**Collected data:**
- - - - - - -

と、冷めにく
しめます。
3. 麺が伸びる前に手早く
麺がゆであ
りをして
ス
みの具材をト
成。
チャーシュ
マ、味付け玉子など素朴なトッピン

- - - - - - -

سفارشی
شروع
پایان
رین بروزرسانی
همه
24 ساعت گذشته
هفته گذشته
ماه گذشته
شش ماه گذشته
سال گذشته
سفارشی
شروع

- - - - - - -

**WORK TO BE COMPLETED:** Above are the records. Identify each line that contains the word "گذشته".

**OUTPUT BELOW:**
24 ساعت گذشته
هفته گذشته
ماه گذشته
شش ماه گذشته
سال گذشته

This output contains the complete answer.